The strings held the wizardry in. Inside it, air was briefly stone again, as solid to walk on as it would have been a billion years back, before ancient eruption and the warming sun on Earth’s crust let the atmosphere’s future components out. Shortly, when Rhiow was down, it would be free as air again. But like all the other elements—in fact, like all matter, when you came down to it, sentient or not—air was nostalgic, and enjoyed being lured into being as it had been once before, long ago, when things were simpler.

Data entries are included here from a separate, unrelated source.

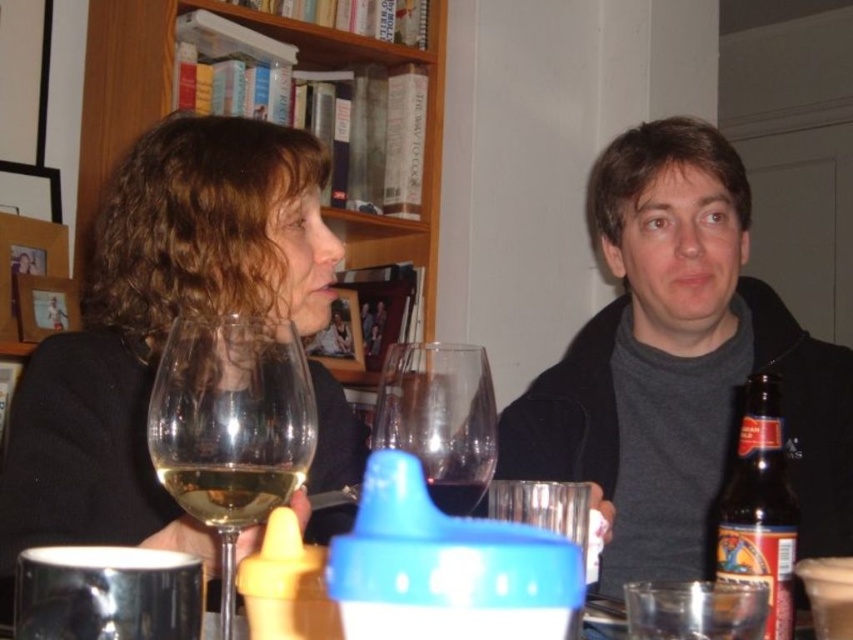 Question: Can you confirm if matte black sweater at upper left is wider than brown glass bottle at right?

Choices:
 (A) yes
 (B) no

Answer: (A)

Question: Estimate the real-world distances between objects in this image. Which object is farther from the transparent glass at center?

Choices:
 (A) brown glass bottle at right
 (B) matte black sweater at upper left

Answer: (B)

Question: Which is nearer to the transparent glass at center?

Choices:
 (A) dark gray sweater at center
 (B) wooden bookshelf at upper left
 (C) matte black sweater at upper left
 (D) brown glass bottle at right

Answer: (D)

Question: Is dark gray sweater at center to the right of brown glass bottle at right from the viewer's perspective?

Choices:
 (A) no
 (B) yes

Answer: (B)

Question: Which is farther from the transparent glass wine at left?

Choices:
 (A) dark gray sweater at center
 (B) brown glass bottle at right
 (C) translucent glass wine at center

Answer: (A)

Question: Does transparent glass at center appear on the right side of brown glass bottle at right?

Choices:
 (A) no
 (B) yes

Answer: (A)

Eight feet above the ground, where the surrounding walls were all bund, Rhiow paused. I could jump on that rat, she thought. Once again she saw the rustle and flicker of motion, heard the nasty yummy squeak-squeal from inside one of the black plastic garbage bags. Involuntarily, Rhiow’s jaw spasmed, chattering slightly—the spasm that would break the neck of the prey clenched in it. Her mouth watered. Not that she would eat a rat, indeed not: filthy flea ridden things, Rhiow thought, and besides, who knows what they’ve been eating. Poison, half the time. But cornering one, hitting it, feeling the body bruise under your paw and hearing the squeal of pain: that was sweet. Daring the rat’s jump at your face, and the yellowed teeth snapping at you— and then, when it was over, playing with the corpse, tossing it in the air, celebrating again in your own person the old victory against the thing that gnaws at the root of the Tree—

No time this morning, she thought, and you’re wasting energy standing here. Let the air get on with doing what it has to. Carrying smog around, mostly…

She went down the last few almost-invisible steps, jumping over the final ones to the dusty brick-paved surface of the alley. The noise inside the garbage bag abruptly stopped.